### [WHAT TO PRODUCE]
The output consists only of the lines from the one with "Шоколадное печенье" through the end of the records, each printed exactly, and contains no pictures.

* * * * *

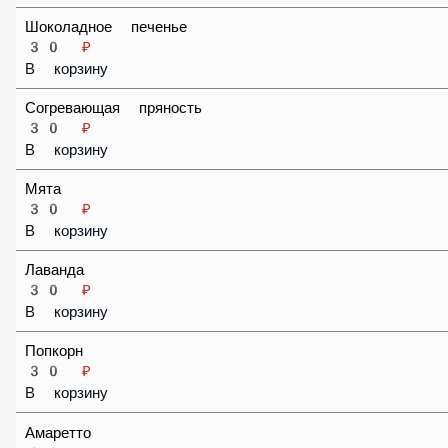
Шоколад
30 ₽
В корзину
Шоколадное печенье
30 ₽
В корзину
Согревающая пряность
30 ₽
В корзину
Мята
30 ₽
В корзину
Лаванда
30 ₽
В корзину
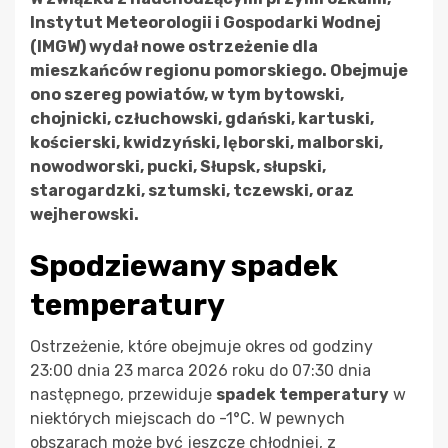
Instytut Meteorologii i Gospodarki Wodnej
(IMGW) wydał nowe ostrzeżenie dla
mieszkańców regionu pomorskiego. Obejmuje
ono szereg powiatów, w tym bytowski,
chojnicki, człuchowski, gdański, kartuski,
kościerski, kwidzyński, lęborski, malborski,
nowodworski, pucki, Słupsk, słupski,
starogardzki, sztumski, tczewski, oraz
wejherowski.
Spodziewany spadek
temperatury
Ostrzeżenie, które obejmuje okres od godziny
23:00 dnia 23 marca 2026 roku do 07:30 dnia
następnego, przewiduje
spadek temperatury
w
niektórych miejscach do -1°C. W pewnych
obszarach może być jeszcze chłodniej, z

* * * * *

### [FINISHED TASK]
Шоколадное печенье
30 ₽
В корзину
Согревающая пряность
30 ₽
В корзину
Мята
30 ₽
В корзину
Лаванда
30 ₽
В корзину
Instytut Meteorologii i Gospodarki Wodnej
(IMGW) wydał nowe ostrzeżenie dla
mieszkańców regionu pomorskiego. Obejmuje
ono szereg powiatów, w tym bytowski,
chojnicki, człuchowski, gdański, kartuski,
kościerski, kwidzyński, lęborski, malborski,
nowodworski, pucki, Słupsk, słupski,
starogardzki, sztumski, tczewski, oraz
wejherowski.
Spodziewany spadek
temperatury
Ostrzeżenie, które obejmuje okres od godziny
23:00 dnia 23 marca 2026 roku do 07:30 dnia
następnego, przewiduje
spadek temperatury
w
niektórych miejscach do -1°C. W pewnych
obszarach może być jeszcze chłodniej, z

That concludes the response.